_TASK DIRECTIONS_
Each entry must be output exactly as it appears.

=== DATA ===

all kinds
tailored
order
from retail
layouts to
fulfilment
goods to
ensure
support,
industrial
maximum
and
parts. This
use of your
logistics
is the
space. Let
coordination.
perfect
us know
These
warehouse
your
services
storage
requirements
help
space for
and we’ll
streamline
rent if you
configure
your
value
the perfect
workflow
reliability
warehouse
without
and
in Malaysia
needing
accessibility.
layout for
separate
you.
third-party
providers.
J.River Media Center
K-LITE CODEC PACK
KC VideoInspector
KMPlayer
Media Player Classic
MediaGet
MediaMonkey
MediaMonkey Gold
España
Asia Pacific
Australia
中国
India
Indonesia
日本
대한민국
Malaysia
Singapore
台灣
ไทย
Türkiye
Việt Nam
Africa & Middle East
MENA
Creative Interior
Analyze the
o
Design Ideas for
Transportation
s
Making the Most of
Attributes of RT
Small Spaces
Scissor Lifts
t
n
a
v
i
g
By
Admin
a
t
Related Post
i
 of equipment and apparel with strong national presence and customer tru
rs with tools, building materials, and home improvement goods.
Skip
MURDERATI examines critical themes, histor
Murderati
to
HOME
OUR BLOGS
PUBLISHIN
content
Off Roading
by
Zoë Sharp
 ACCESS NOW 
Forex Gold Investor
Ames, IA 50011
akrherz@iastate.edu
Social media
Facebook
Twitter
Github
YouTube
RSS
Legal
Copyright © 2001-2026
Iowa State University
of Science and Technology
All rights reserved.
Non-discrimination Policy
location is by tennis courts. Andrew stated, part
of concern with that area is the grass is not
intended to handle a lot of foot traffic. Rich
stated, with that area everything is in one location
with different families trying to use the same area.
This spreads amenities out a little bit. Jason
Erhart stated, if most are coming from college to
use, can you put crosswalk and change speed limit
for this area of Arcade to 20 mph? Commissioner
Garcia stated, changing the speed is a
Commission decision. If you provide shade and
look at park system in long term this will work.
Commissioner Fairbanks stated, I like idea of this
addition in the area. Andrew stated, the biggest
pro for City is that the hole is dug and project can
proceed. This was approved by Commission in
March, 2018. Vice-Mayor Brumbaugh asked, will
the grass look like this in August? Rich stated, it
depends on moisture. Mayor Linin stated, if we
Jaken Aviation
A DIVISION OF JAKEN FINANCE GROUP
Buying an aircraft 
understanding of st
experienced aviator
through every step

===

_WRITTEN SOLUTION_
all kinds
tailored
order
from retail
layouts to
fulfilment
goods to
ensure
support,
industrial
maximum
and
parts. This
use of your
logistics
is the
space. Let
coordination.
perfect
us know
These
warehouse
your
services
storage
requirements
help
space for
and we’ll
streamline
rent if you
configure
your
value
the perfect
workflow
reliability
warehouse
without
and
in Malaysia
needing
accessibility.
layout for
separate
you.
third-party
providers.
J.River Media Center
K-LITE CODEC PACK
KC VideoInspector
KMPlayer
Media Player Classic
MediaGet
MediaMonkey
MediaMonkey Gold
España
Asia Pacific
Australia
中国
India
Indonesia
日本
대한민국
Malaysia
Singapore
台灣
ไทย
Türkiye
Việt Nam
Africa & Middle East
MENA
Creative Interior
Analyze the
o
Design Ideas for
Transportation
s
Making the Most of
Attributes of RT
Small Spaces
Scissor Lifts
t
n
a
v
i
g
By
Admin
a
t
Related Post
i
 of equipment and apparel with strong national presence and customer tru
rs with tools, building materials, and home improvement goods.
Skip
MURDERATI examines critical themes, histor
Murderati
to
HOME
OUR BLOGS
PUBLISHIN
content
Off Roading
by
Zoë Sharp
 ACCESS NOW 
Forex Gold Investor
Ames, IA 50011
akrherz@iastate.edu
Social media
Facebook
Twitter
Github
YouTube
RSS
Legal
Copyright © 2001-2026
Iowa State University
of Science and Technology
All rights reserved.
Non-discrimination Policy
location is by tennis courts. Andrew stated, part
of concern with that area is the grass is not
intended to handle a lot of foot traffic. Rich
stated, with that area everything is in one location
with different families trying to use the same area.
This spreads amenities out a little bit. Jason
Erhart stated, if most are coming from college to
use, can you put crosswalk and change speed limit
for this area of Arcade to 20 mph? Commissioner
Garcia stated, changing the speed is a
Commission decision. If you provide shade and
look at park system in long term this will work.
Commissioner Fairbanks stated, I like idea of this
addition in the area. Andrew stated, the biggest
pro for City is that the hole is dug and project can
proceed. This was approved by Commission in
March, 2018. Vice-Mayor Brumbaugh asked, will
the grass look like this in August? Rich stated, it
depends on moisture. Mayor Linin stated, if we
Jaken Aviation
A DIVISION OF JAKEN FINANCE GROUP
Buying an aircraft 
understanding of st
experienced aviator
through every step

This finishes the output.